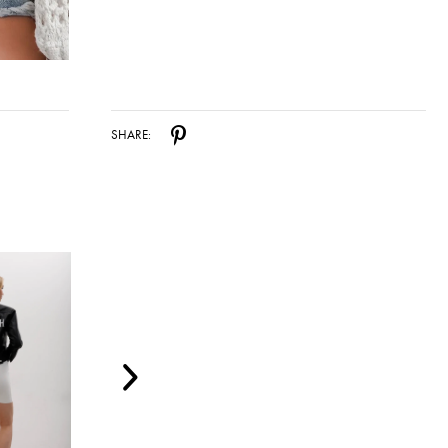
SHARE:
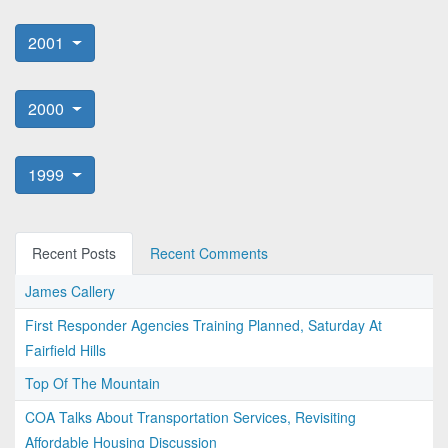
2001
2000
1999
Recent Posts
Recent Comments
James Callery
First Responder Agencies Training Planned, Saturday At
Fairfield Hills
Top Of The Mountain
COA Talks About Transportation Services, Revisiting
Affordable Housing Discussion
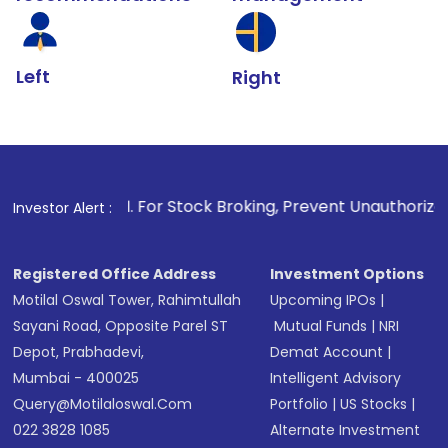
Left
Right
1
. For Stock Broking, Prevent Unauthorized Transactions 
Investor Alert :
Registered Office Address
Investment Options
Motilal Oswal Tower, Rahimtullah
Upcoming IPOs
|
Sayani Road, Opposite Parel ST
Mutual Funds
|
NRI
Depot, Prabhadevi,
Demat Account
|
Mumbai - 400025
Intelligent Advisory
Query@motilaloswal.com
Portfolio
|
US Stocks
|
022 3828 1085
Alternate Investment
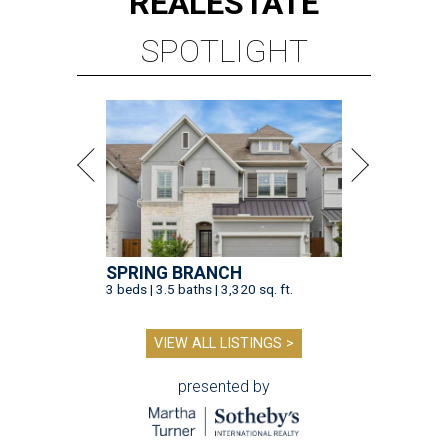
REAL
ESTATE
SPOTLIGHT
SPRING BRANCH
3 beds | 3.5 baths | 3,320 sq. ft.
VIEW ALL LISTINGS >
presented by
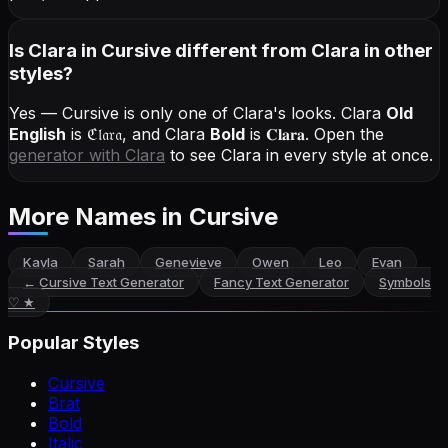
Is Clara in Cursive different from Clara in other
styles?
Yes — Cursive is only one of Clara's looks.
Clara
Old
English
is
ℭ𝔩𝔞𝔯𝔞
, and
Clara
Bold
is
𝐂𝐥𝐚𝐫𝐚
. Open the
generator with
Clara
to see Clara in every style at once.
More Names
in Cursive
Kayla
Sarah
Genevieve
Owen
Leo
Evan
←
Cursive Text Generator
Fancy Text Generator
Symbols
♡ ★
Popular Styles
Cursive
Brat
Bold
Italic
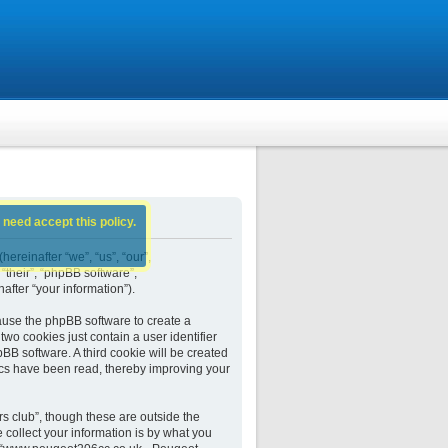
 need accept this policy.
ereinafter “we”, “us”, “our”,
their”, “phpBB software”,
fter “your information”).
ause the phpBB software to create a
wo cookies just contain a user identifier
BB software. A third cookie will be created
cs have been read, thereby improving your
 club”, though these are outside the
collect your information is by what you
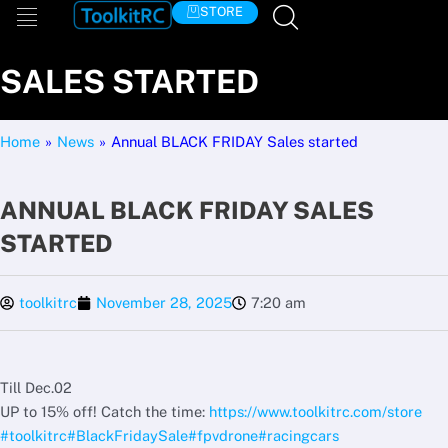
Skip
STORE
ANNUAL BLACK FRIDAY
to
content
SALES STARTED
Home
»
News
»
Annual BLACK FRIDAY Sales started
ANNUAL BLACK FRIDAY SALES
STARTED
toolkitrc
November 28, 2025
7:20 am
Till Dec.02
UP to 15% off! Catch the time:
https://www.toolkitrc.com/store
#toolkitrc
#BlackFridaySale
#fpvdrone
#racingcars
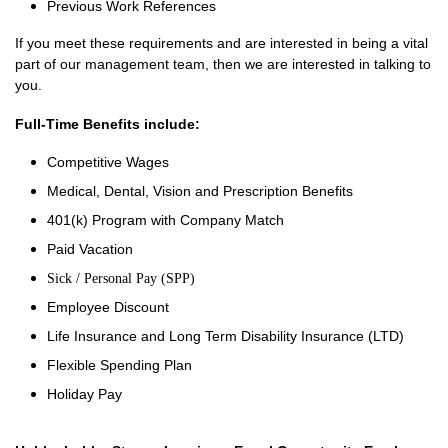
Previous Work References
If you meet these requirements and are interested in being a vital
part of our management team, then we are interested in talking to
you.
Full-Time Benefits include:
Competitive Wages
Medical, Dental, Vision and Prescription Benefits
401(k) Program with Company Match
Paid Vacation
Sick / Personal Pay (SPP)
Employee Discount
Life Insurance and Long Term Disability Insurance (LTD)
Flexible Spending Plan
Holiday Pay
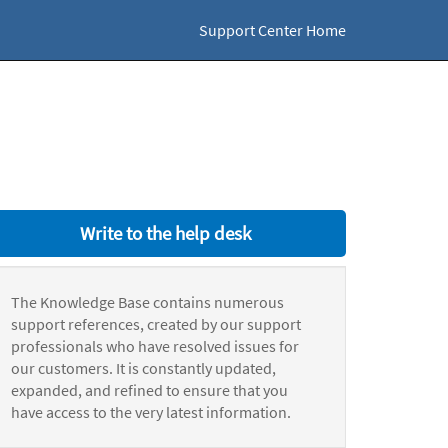
Support Center Home
Write to the help desk
The Knowledge Base contains numerous
support references, created by our support
professionals who have resolved issues for
our customers. It is constantly updated,
expanded, and refined to ensure that you
have access to the very latest information.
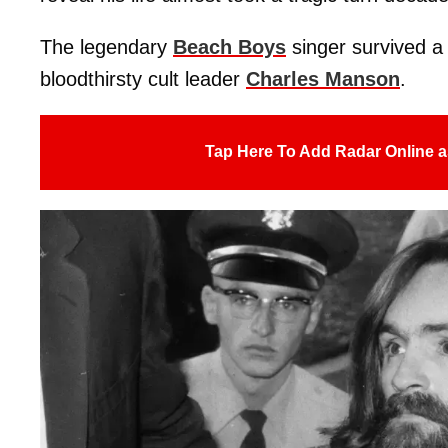
The legendary
Beach Boys
singer survived a 
bloodthirsty cult leader
Charles Manson
.
Tap Here To Add Radar Online a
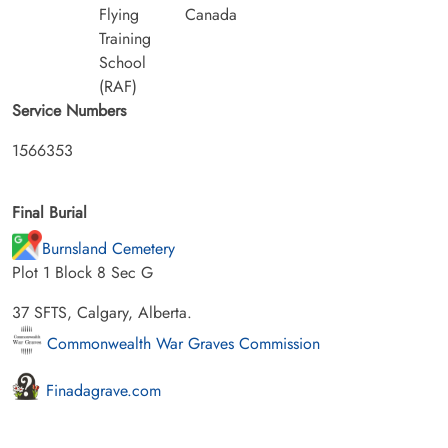
Flying
Canada
Training
School
(RAF)
Service Numbers
1566353
Final Burial
Burnsland Cemetery
Plot 1 Block 8 Sec G
37 SFTS, Calgary, Alberta.
Commonwealth War Graves Commission
Finadagrave.com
● ● ● ● ● ● ●
• **Assignment**
With the pictures dropped, give every entry above again exactly.

• **Response area**
SHARE:
2001
2000
1999
Recent Posts
Recent Comments
James Callery
First Responder Agencies Training Planned, Saturday At
Fairfield Hills
Top Of The Mountain
COA Talks About Transportation Services, Revisiting
Affordable Housing Discussion
Left
Right
1
. For Stock Broking, Prevent Unauthorized Transactions 
Investor Alert :
Registered Office Address
Investment Options
Motilal Oswal Tower, Rahimtullah
Upcoming IPOs
|
Sayani Road, Opposite Parel ST
Mutual Funds
|
NRI
Depot, Prabhadevi,
Demat Account
|
Mumbai - 400025
Intelligent Advisory
Query@motilaloswal.com
Portfolio
|
US Stocks
|
022 3828 1085
Alternate Investment
REAL
ESTATE
SPOTLIGHT
SPRING BRANCH
3 beds | 3.5 baths | 3,320 sq. ft.
VIEW ALL LISTINGS >
presented by
Is Clara in Cursive different from Clara in other
styles?
Yes — Cursive is only one of Clara's looks.
Clara
Old
English
is
ℭ𝔩𝔞𝔯𝔞
, and
Clara
Bold
is
𝐂𝐥𝐚𝐫𝐚
. Open the
generator with
Clara
to see Clara in every style at once.
More Names
in Cursive
Kayla
Sarah
Genevieve
Owen
Leo
Evan
←
Cursive Text Generator
Fancy Text Generator
Symbols
♡ ★
Popular Styles
Cursive
Brat
Bold
Italic
 need accept this policy.
ereinafter “we”, “us”, “our”,
their”, “phpBB software”,
fter “your information”).
ause the phpBB software to create a
wo cookies just contain a user identifier
BB software. A third cookie will be created
cs have been read, thereby improving your
 club”, though these are outside the
collect your information is by what you
Skip
STORE
ANNUAL BLACK FRIDAY
to
content
SALES STARTED
Home
»
News
»
Annual BLACK FRIDAY Sales started
ANNUAL BLACK FRIDAY SALES
STARTED
toolkitrc
November 28, 2025
7:20 am
Till Dec.02
UP to 15% off! Catch the time:
https://www.toolkitrc.com/store
#toolkitrc
#BlackFridaySale
#fpvdrone
#racingcars
Previous Work References
If you meet these requirements and are interested in being a vital
part of our management team, then we are interested in talking to
you.
Full-Time Benefits include:
Competitive Wages
Medical, Dental, Vision and Prescription Benefits
401(k) Program with Company Match
Paid Vacation
Sick / Personal Pay (SPP)
Employee Discount
Life Insurance and Long Term Disability Insurance (LTD)
Flexible Spending Plan
Holiday Pay
Support Center Home
Write to the help desk
The Knowledge Base contains numerous
support references, created by our support
professionals who have resolved issues for
our customers. It is constantly updated,
expanded, and refined to ensure that you
have access to the very latest information.
The legendary
Beach Boys
singer survived a 
bloodthirsty cult leader
Charles Manson
.
Tap Here To Add Radar Online a
Flying
Canada
Training
School
(RAF)
Service Numbers
1566353
Final Burial
Burnsland Cemetery
Plot 1 Block 8 Sec G
37 SFTS, Calgary, Alberta.
Commonwealth War Graves Commission
Finadagrave.com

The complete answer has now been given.